[PROBLEM]
In the entries that follow, how many lines hold the string "ＳＡＩＩ"? Give only that number.

[INFORMATION SUPPLIED]
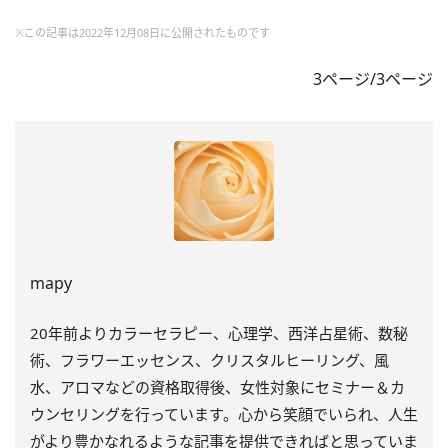
※この記事は2022年12月08日に公開されたものです
3ページ/3ページ
mapy
20年前よりカラーセラピー、心理学、西洋占星術、数秘
術、フラワーエッセンス、クリスタルヒーリング、風
水、アロマなどの資格取得後、女性対象にセミナー＆カ
ウンセリングを行っています。心から笑顔でいられ、人生
がより豊かなれるような記事を提供できればと思っていま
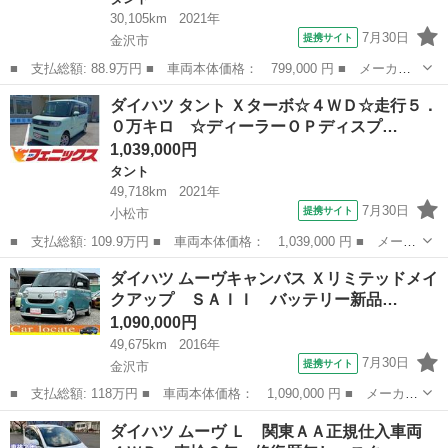
30,105km
2021年
7月30日
提携サイト
金沢市
■ 支払総額: 88.9万円 ■ 車両本体価格： 799,000 円 ■ メーカー
名： ダイハツ ■ 車種名： タント ■ グレード名： Ｌ バック
石川
金沢市
タント
ダイハツ タント Ｘターボ☆４ＷＤ☆走行５．
カメラ 両側スライドドア クリアランスソナー 衝突被害軽減シス
０万キロ ☆ディーラーＯＰディスプ…
テム オート...
1,039,000円
タント
49,718km
2021年
7月30日
提携サイト
小松市
■ 支払総額: 109.9万円 ■ 車両本体価格： 1,039,000 円 ■ メーカ
ー名： ダイハツ ■ 車種名： タント ■ グレード名： Ｘターボ
石川
小松市
タント
ダイハツ ムーヴキャンバス Ｘリミテッドメイ
☆４ＷＤ☆走行５．０万キロ ☆ディーラーＯＰディスプレイオーデ
クアップ ＳＡＩＩ バッテリー新品…
ィオ☆Ｂ...
1,090,000円
49,675km
2016年
7月30日
提携サイト
金沢市
■ 支払総額: 118万円 ■ 車両本体価格： 1,090,000 円 ■ メーカー
名： ダイハツ ■ 車種名： ムーヴキャンバス ■ グレード名：
石川
金沢市
ダイハツ
ダイハツ ムーヴ Ｌ 関東ＡＡ正規仕入車両
Ｘリミテッドメイクアップ ＳＡＩＩ バッテリー新品 純正ナビ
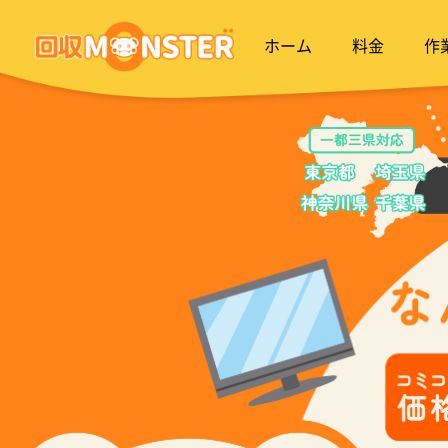
ホーム
料金
作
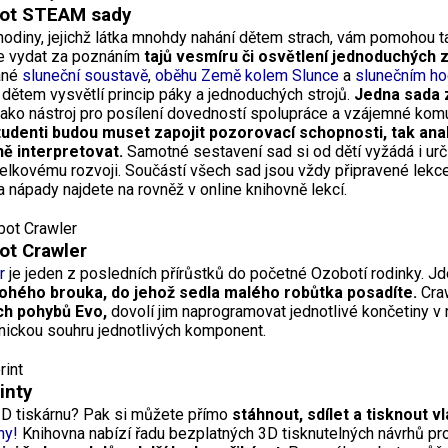
ot STEAM sady
 hodiny, jejichž látka mnohdy nahání dětem strach, vám pomohou 
 vydat za poznáním
tajů vesmíru či osvětlení jednoduchých 
ané
sluneční soustavě
,
oběhu Země kolem Slunce
a
slunečním h
dětem vysvětlí princip páky a jednoduchých strojů.
Jedna sada 
 jako nástroj pro posílení dovedností spolupráce a vzájemné ko
tudenti budou muset zapojit pozorovací schopnosti, tak anal
ě interpretovat.
Samotné sestavení sad si od dětí vyžádá i ur
celkovému rozvoji. Součástí všech sad jsou vždy připravené lekce, 
a nápady najdete na rovněž v online knihovně lekcí.
ot Crawler
r
je jeden z posledních přírůstků do početné Ozobotí rodinky. J
ohého brouka, do jehož sedla malého robůtka posadíte.
Craw
ch pohybů Evo,
dovolí jim naprogramovat jednotlivé končetiny v
ickou souhru jednotlivých komponent.
inty
D tiskárnu? Pak si můžete přímo
stáhnout, sdílet a tisknout vl
ny!
Knihovna nabízí řadu bezplatných 3D tisknutelných návrhů pr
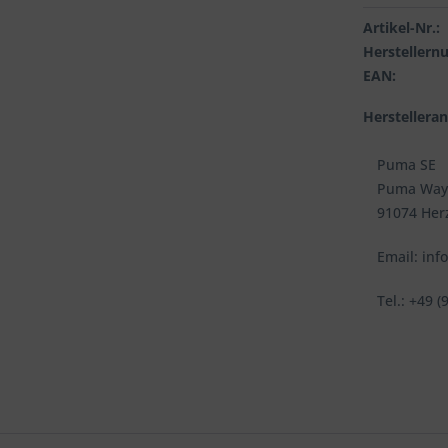
Artikel-Nr.:
Hersteller
EAN:
Herstellera
Puma SE
Puma Way
91074 Her
Email: in
Tel.: +49 (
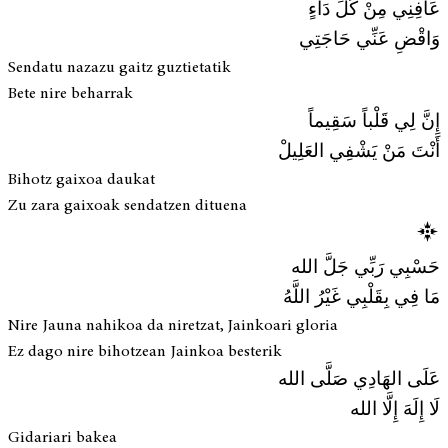
عَافِنِي مِنْ كُلِّ دَاءٍ
وَاقْضِ عَنِّي حَاجَتِي
Sendatu nazazu gaitz guztietatik
Bete nire beharrak
إِنَّ لِي قَلْباً سَقِيماً
أَنْتَ مَنْ يَشْفِي العَلِيلْ
Bihotz gaixoa daukat
Zu zara gaixoak sendatzen dituena
حَسْبِي رَبِّي جَلَّ الله
مَا فِي بِقَلْبِي غَيْرُ اللَّهُ
Nire Jauna nahikoa da niretzat, Jainkoari gloria
Ez dago nire bihotzean Jainkoa besterik
عَلَى الهَادِي صَلَّى الله
لَا إِلَهَ إِلَّا الله
Gidariari bakea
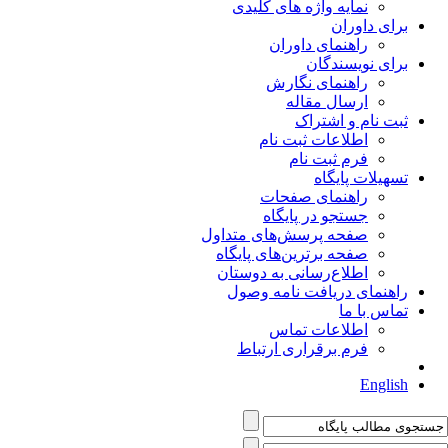
نمایه واژه های کلیدی
برای داوران
راهنمای داوران
برای نویسندگان
راهنمای نگارش
ارسال مقاله
ثبت نام و اشتراک
اطلاعات ثبت نام
فرم ثبت نام
تسهیلات پایگاه
راهنمای صفحات
جستجو در پایگاه
صفحه پرسش‌های متداول
صفحه برترین‌های پایگاه
اطلاع‌رسانی به دوستان
راهنمای دریافت نامه وصول
تماس با ما
اطلاعات تماس
فرم برقراری ارتباط
English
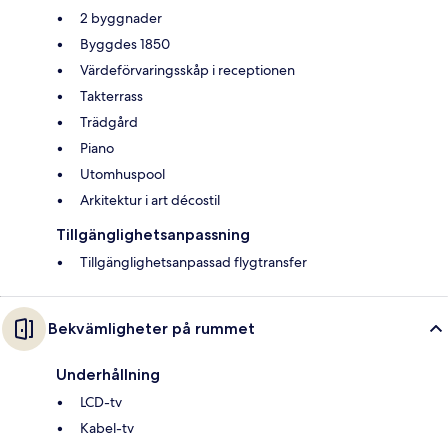
2 byggnader
Byggdes 1850
Värdeförvaringsskåp i receptionen
Takterrass
Trädgård
Piano
Utomhuspool
Arkitektur i art décostil
Tillgänglighetsanpassning
Tillgänglighetsanpassad flygtransfer
Bekvämligheter på rummet
Underhållning
LCD-tv
Kabel-tv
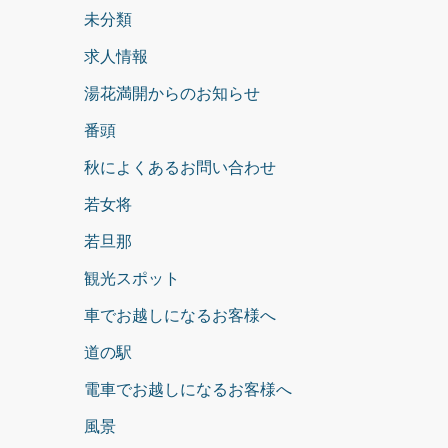
未分類
求人情報
湯花満開からのお知らせ
番頭
秋によくあるお問い合わせ
若女将
若旦那
観光スポット
車でお越しになるお客様へ
道の駅
電車でお越しになるお客様へ
風景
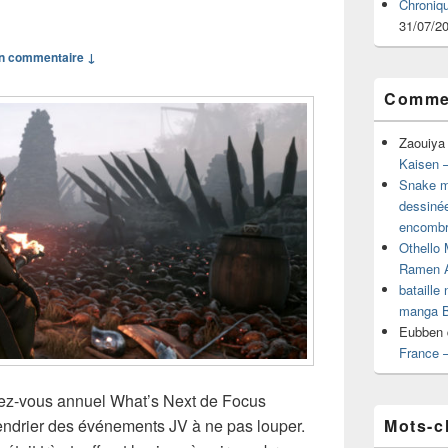
Chroniq
31/07/2
n commentaire ↓
Commen
Zaouiya
Kaisen –
Snake mu
dessiné
encombr
Othello 
Ramen 
bataille
manga B
Eubben
France 
dez-vous annuel What’s Next de Focus
Mots-c
lendrier des événements JV à ne pas louper.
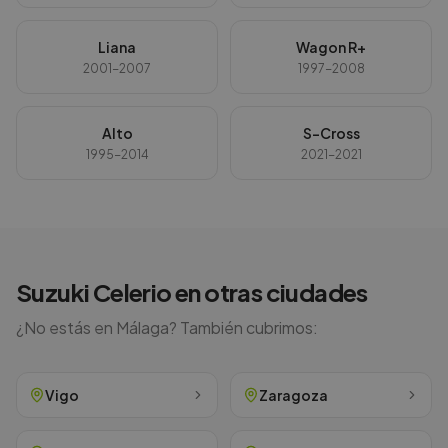
Liana
Wagon R+
2001-2007
1997-2008
Alto
S-Cross
1995-2014
2021-2021
Suzuki
Celerio
en otras ciudades
¿No estás en
Málaga
? También cubrimos:
Vigo
Zaragoza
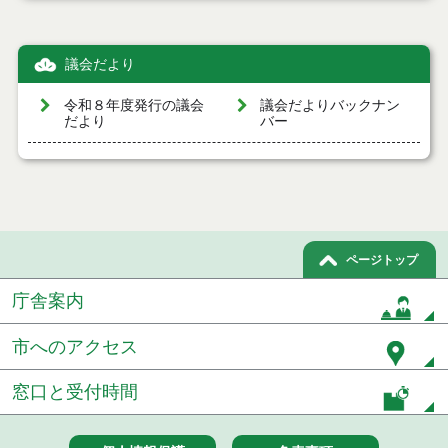
議会だより
令和８年度発行の議会
議会だよりバックナン
だより
バー
ページトップ
庁舎案内
市へのアクセス
窓口と受付時間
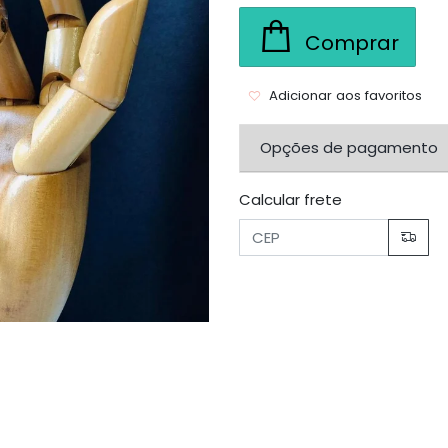
Comprar
Adicionar aos favoritos
Opções de pagamento
Calcular frete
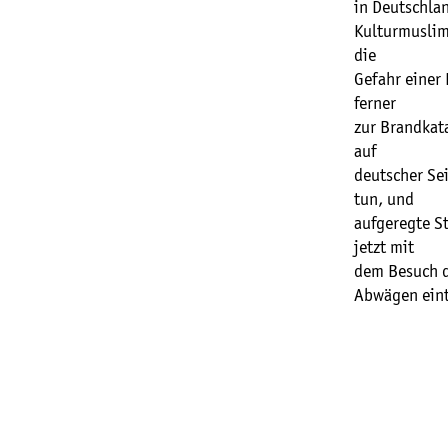
in Deutschlan
Kulturmuslime
die
Gefahr einer
ferner
zur Brandkat
auf
deutscher Sei
tun, und
aufgeregte St
jetzt mit
dem Besuch d
Abwägen eint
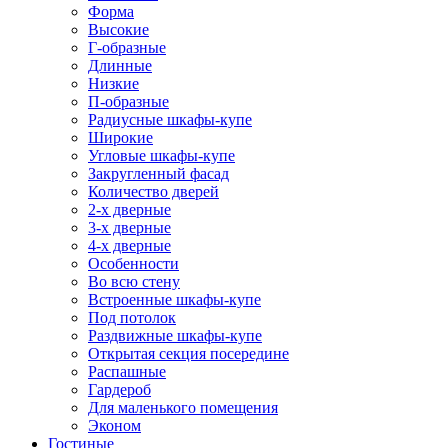
Форма
Высокие
Г-образные
Длинные
Низкие
П-образные
Радиусные шкафы-купе
Широкие
Угловые шкафы-купе
Закругленный фасад
Количество дверей
2-х дверные
3-х дверные
4-х дверные
Особенности
Во всю стену
Встроенные шкафы-купе
Под потолок
Раздвижные шкафы-купе
Открытая секция посередине
Распашные
Гардероб
Для маленького помещения
Эконом
Гостиные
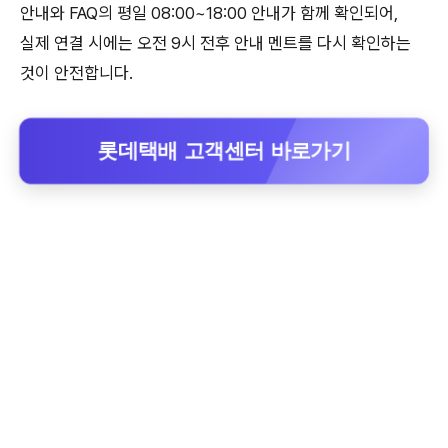
안내와 FAQ의 평일 08:00~18:00 안내가 함께 확인되어,
실제 연결 시에는 오전 9시 전후 안내 멘트를 다시 확인하는
것이 안전합니다.
롯데택배 고객센터 바로가기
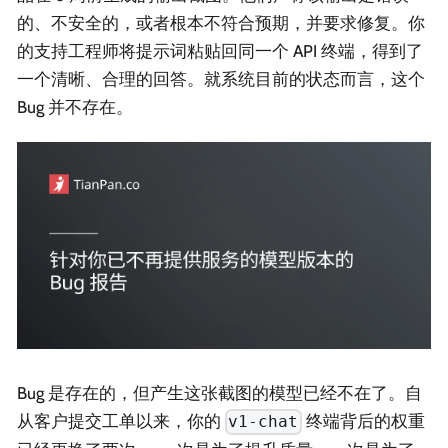
的、不安全的，或者根本不符合预期，并要求修复。你
的支持工程师将提示词粘贴回同一个 API 终端，得到了
一个清晰、合理的回答。就系统目前的状态而言，这个
Bug 并不存在。
Bug 是存在的，但产生这张截图的模型已经不在了。自
从客户提交工单以来，你的
终端背后的权重
v1-chat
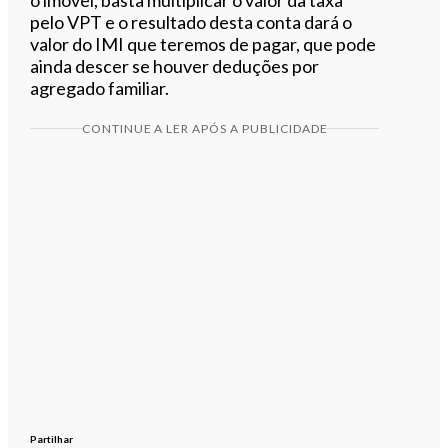
pelo VPT e o resultado desta conta dará o
valor do IMI que teremos de pagar, que pode
ainda descer se houver deduções por
agregado familiar.
CONTINUE A LER APÓS A PUBLICIDADE
Partilhar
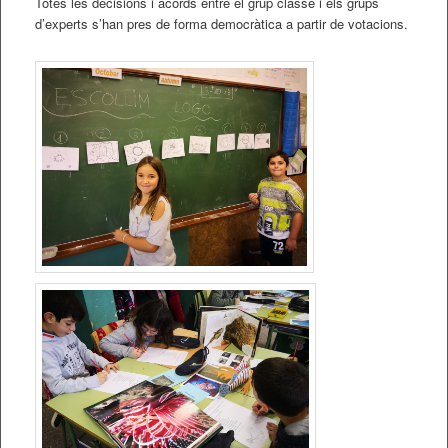
Totes les decisions i acords entre el grup classe i els grups
d’experts s’han pres de forma democràtica a partir de votacions.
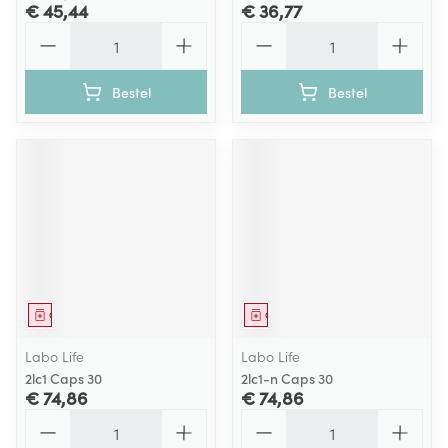
€ 45,44
€ 36,77
Aantal
Aantal
Bestel
Bestel
Geneesmiddel
Geneesmiddel
Labo Life
Labo Life
2lc1 Caps 30
2lc1-n Caps 30
€ 74,86
€ 74,86
Aantal
Aantal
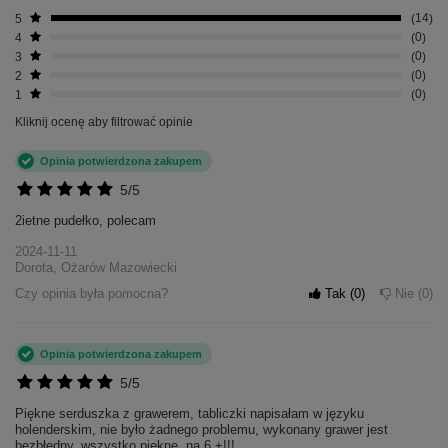
5
14
4
0
3
0
2
0
1
0
Kliknij ocenę aby filtrować opinie
Opinia potwierdzona zakupem
5/5
2ietne pudełko, polecam
2024-11-11
Dorota, Ożarów Mazowiecki
Czy opinia była pomocna?
Tak
0
Nie
0
Opinia potwierdzona zakupem
5/5
Piękne serduszka z grawerem, tabliczki napisałam w języku
holenderskim, nie było żadnego problemu, wykonany grawer jest
bezbłędny, wszystko piękne, na 6 +!!!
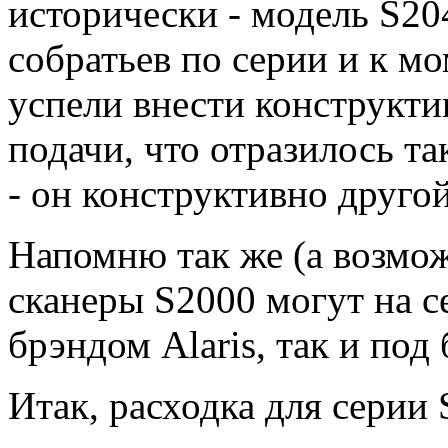
исторически - модель S2
собратьев по серии и к м
успели внести конструкти
подачи, что отразилось та
- он конструктивно другой
Напомню так же (а возмож
сканеры S2000 могут на се
брэндом Alaris, так и по
Итак, расходка для серии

[COMPLETED EXERCISE]
2